Attackers use psychological strategies to trick victims into gaining access to sensitive company systems and data. Risks to company systems include loss of confidential information, such as passwords and customer data, and unauthorized access to internal systems. There may also be service disruptions and loss of revenue due to the shutdown of critical systems.
The most common methods of social engineering range from Phishing (sending emails or text messages that appear to be from a trusted source, such as a bank or company, to request personal or financial information, to Scareware (using fear to persuade people to download malicious software or disclose personal information).
The sectors most affected by social engineering include finance, security, technology, healthcare, retail and the public sector. CTOs (Chief Technology Officers) can implement several strategies to reduce the risks of social engineering in their organizations:
- Education and awareness: it is important to educate employees about the dangers of social engineering and how to detect and avoid attacks.
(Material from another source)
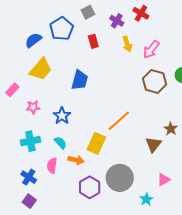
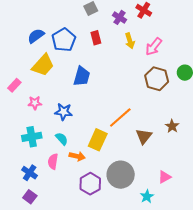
blue pentagon: (62, 29) -> (64, 40), moved
blue star: (62, 116) -> (64, 112), turned -30
brown triangle: (153, 144) -> (144, 136), moved

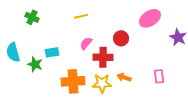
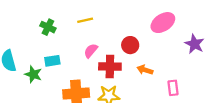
green cross: (32, 17) -> (48, 27), moved
orange arrow: (124, 77) -> (145, 70), moved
- Security measures: implement additional security measures, such as the use of intrusion detection software, two-factor authentication and data encryption to protect sensitive company information.
- Policies and procedures: establish clear security policies and procedures and ensure that all employees understand and follow them. This may include policies for password management, use of mobile devices and handling of suspicious emails.
- Monitoring and detection: implement monitoring and detection measures to quickly detect and respond to social engineering attacks.
- Penetration testing: perform periodic penetration tests to identify weaknesses in the system and take steps to correct them.
- Risk analysis: constantly evaluate the risk of social engineering and establish priorities to mitigate the highest risks.